Ruth died, knowing that God was faithful to her and that "in all things God works for the good of those who love him, who have been called according to his purpose." What she never knew, though, was the extent of God's blessing. 

She knew God's grace through Boaz as her kinsman redeemer, but would not know that the results of that union would produce a kin that would be the Redeemer of the world.

Luke 18:7 says, "And shall not God avenge his own elect, which cry day and night unto him, though he bear long with them?" God will answer our prayers, but it doesn't tell us when, or if we will ever know the full results of those prayers.

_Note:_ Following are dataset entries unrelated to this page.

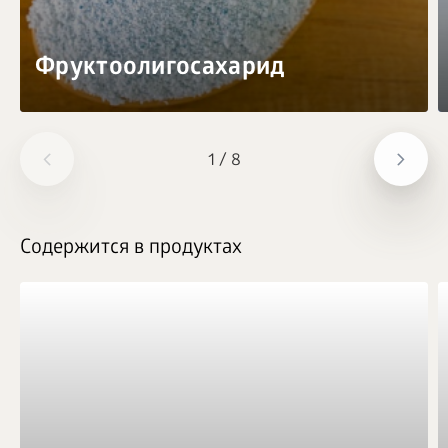
Фруктоолигосахарид
1
/
8
Содержится в продуктах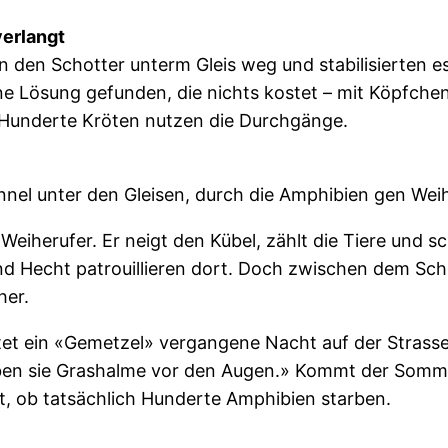
verlangt
n den Schotter unterm Gleis weg und stabilisierten e
 Lösung gefunden, die nichts kostet – mit Köpfchen»,
: Hunderte Kröten nutzen die Durchgänge.
nnel unter den Gleisen, durch die Amphibien gen Wei
 Weiherufer. Er neigt den Kübel, zählt die Tiere und s
nd Hecht patrouillieren dort. Doch zwischen dem Schi
her.
htet ein «Gemetzel» vergangene Nacht auf der Strass
aben sie Grashalme vor den Augen.» Kommt der Sommer
bt, ob tatsächlich Hunderte Amphibien starben.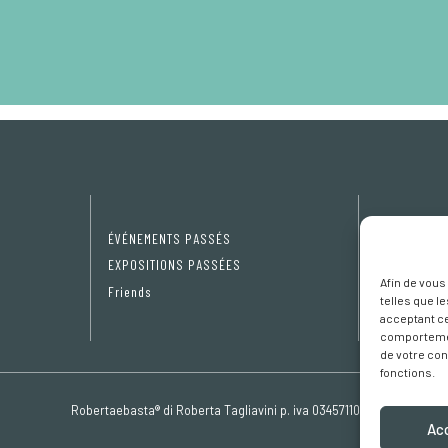
ÉVÉNEMENTS PASSÉS
Privacy Pol
EXPOSITIONS PASSÉES
Cookie poli
Afin de vous
Friends
Préférence
telles que l
acceptant ce
comportement
de votre con
fonctions.
Robertaebasta® di Roberta Tagliavini p. iva 03457110157
Ac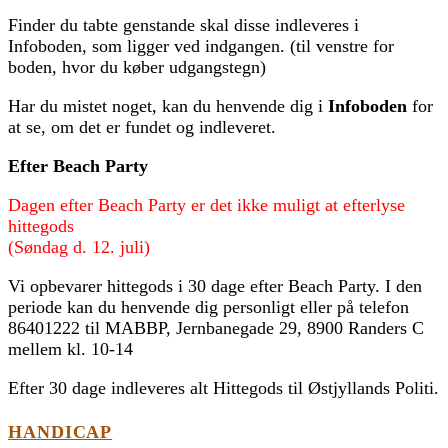
Finder du tabte genstande skal disse indleveres i
Infoboden, som ligger ved indgangen. (til venstre for
boden, hvor du køber udgangstegn)
Har du mistet noget, kan du henvende dig i
Infoboden
for
at se, om det er fundet og indleveret.
Efter Beach Party
Dagen efter Beach Party er det ikke muligt at efterlyse
hittegods
(Søndag d. 12. juli)
Vi opbevarer hittegods i 30 dage efter Beach Party. I den
periode kan du henvende dig personligt eller på telefon
86401222 til MABBP, Jernbanegade 29, 8900 Randers C
mellem kl. 10-14
Efter 30 dage indleveres alt Hittegods til Østjyllands Politi.
HANDICAP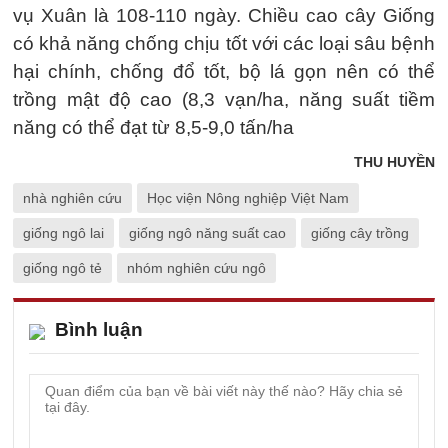
vụ Xuân là 108-110 ngày. Chiều cao cây Giống
có khả năng chống chịu tốt với các loại sâu bệnh
hại chính, chống đổ tốt, bộ lá gọn nên có thể
trồng mật độ cao (8,3 vạn/ha, năng suất tiềm
năng có thể đạt từ 8,5-9,0 tấn/ha
THU HUYỀN
nhà nghiên cứu
Học viện Nông nghiệp Việt Nam
giống ngô lai
giống ngô năng suất cao
giống cây trồng
giống ngô tẻ
nhóm nghiên cứu ngô
Bình luận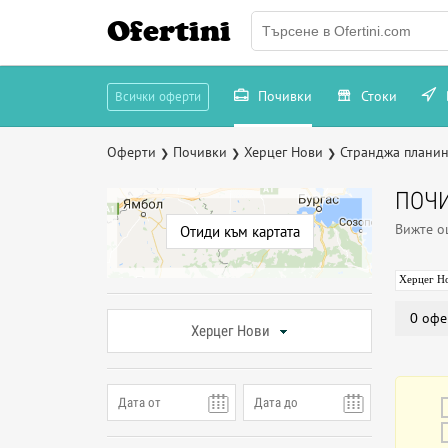
Ofertini
Почивки
Стоки
Всички оферти
Оферти
Почивки
Херцег Нови
Странджа плани
❯
❯
❯
ПОЧИ
Вижте 
Отиди към картата
Херцег Н
0 офе
Херцег Нови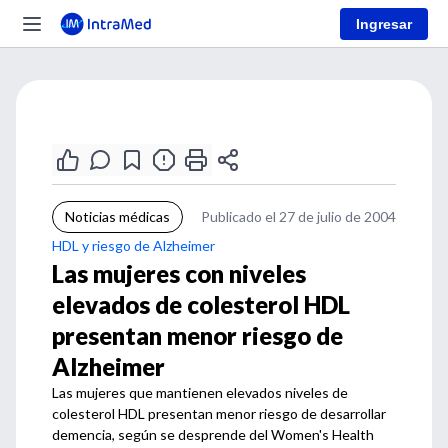
Ingresar
Noticias médicas
Publicado el 27 de julio de 2004
HDL y riesgo de Alzheimer
Las mujeres con niveles
elevados de colesterol HDL
presentan menor riesgo de
Alzheimer
Las mujeres que mantienen elevados niveles de
colesterol HDL presentan menor riesgo de desarrollar
demencia, según se desprende del Women's Health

And sometimes God says "no."

Why didn't God remove the thorn in his flesh? I know God cared for Paul. Paul wrote: "May our Lord Jesus Christ himself and God our Father, who loved us and by his grace gave us eternal encouragement and good hope," (2 Thes. 2:16 NIV)

So why didn't God, who loved Paul give him what he asked for? Because, he had something better for him than a thornless flesh His grace! 

And remember that God even said "no" to Jesus. Persistently, Jesus prayed, " . . .if it is possible, let this cup pass from Me; yet not as I will, but as Thou wilt." For over an hour, He agonized in the garden, pouring out His soul to His Father.

What happened? This time God said "no," I can't take this cup from you, but "yes" My will will be done. 

Now that we've studied the question, "What does God say when people pray?" I have another question I want to ask: "What does God say when people DON'T pray?"

Much of the emphasis on prayer in our church this year has resulted from my own desire to draw nearer to God and my own acknowledgment that my prayer life was lacking. Sometimes I preach sermons because I think you need to hear them, but most of the time it is because WE need to hear them.

At the beginning of this year, I wrote this to a friend, "Need a moving sermon on prayer? I can preach it. Need me to pray for you? I can clear my pastoral throat, put my hand on your shoulder and comfort you with eloquent words. Look me in the eye and ask me, 'How's your prayer life?' I'll put my hands in my pocket, shift my weight, look away and skillfully change the subject."

A stirring within me to know God more began last year while attending the Glorieta Christian Writer's Conference. In the stillness of the retreat, I heard God call to me.

I've learned a lot over the past few months as we've studied together, and I can honestly say my prayer life is deeper and richer because we've explored the scriptures together. Don't get me wrong, I'm not ready to pose for a picture to be the poster boy for prayer. But I'm learning, and I'm drawing nearer to Him. And prayer isn't a religious activity for me any more, it is the spiritual air I breathe.

What have you learned? How has it changed you?